The disease is a brain-eating bacterium. I caught it young, swimming in polluted water off a tropical beach. Shit floats, even under the coconut palms. The microorganism enters the ears, sits dormant in the follicles for decades, then… no-one knows why, but after forty-odd years, it wakes up. The little creatures build colonies slowly, one in each ear, literally eating their way into the center of the brain. There is no cure, but some of the victims find that a quick death is easier than the agony of gradual shutdown. Me? I've taken the hard road. I wanted to get my story down first. The pills and gun are waiting in the cabinet, along with enough alcohol to make a rhino dance like Michael Jackson.

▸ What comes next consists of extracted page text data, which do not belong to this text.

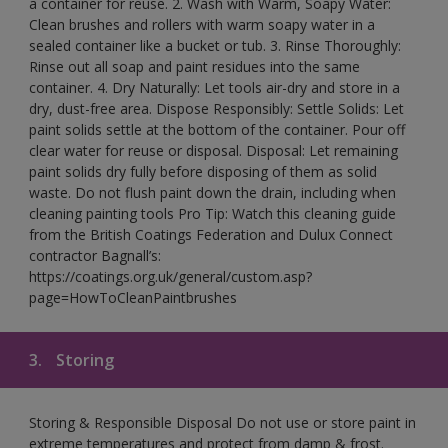
a container for reuse. 2. Wash with Warm, Soapy Water:
Clean brushes and rollers with warm soapy water in a
sealed container like a bucket or tub. 3. Rinse Thoroughly:
Rinse out all soap and paint residues into the same
container. 4. Dry Naturally: Let tools air-dry and store in a
dry, dust-free area. Dispose Responsibly: Settle Solids: Let
paint solids settle at the bottom of the container. Pour off
clear water for reuse or disposal. Disposal: Let remaining
paint solids dry fully before disposing of them as solid
waste. Do not flush paint down the drain, including when
cleaning painting tools Pro Tip: Watch this cleaning guide
from the British Coatings Federation and Dulux Connect
contractor Bagnall’s:
https://coatings.org.uk/general/custom.asp?
page=HowToCleanPaintbrushes
3.
Storing
Storing & Responsible Disposal Do not use or store paint in
extreme temperatures and protect from damp & frost.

I'm losing track. Wasting time. No, that's a joke. I'm dead already, perhaps mad, and what is time? An endless stream of accidents and illusions, pretending to be reality. The bacteria in my head knows as much about reality as I do. Who is to say it's wrong and I'm right? Only me. And my vote is being canceled by the election committee of life. "Ten billion to one… the votes are in. Will the loser please leave the stage!"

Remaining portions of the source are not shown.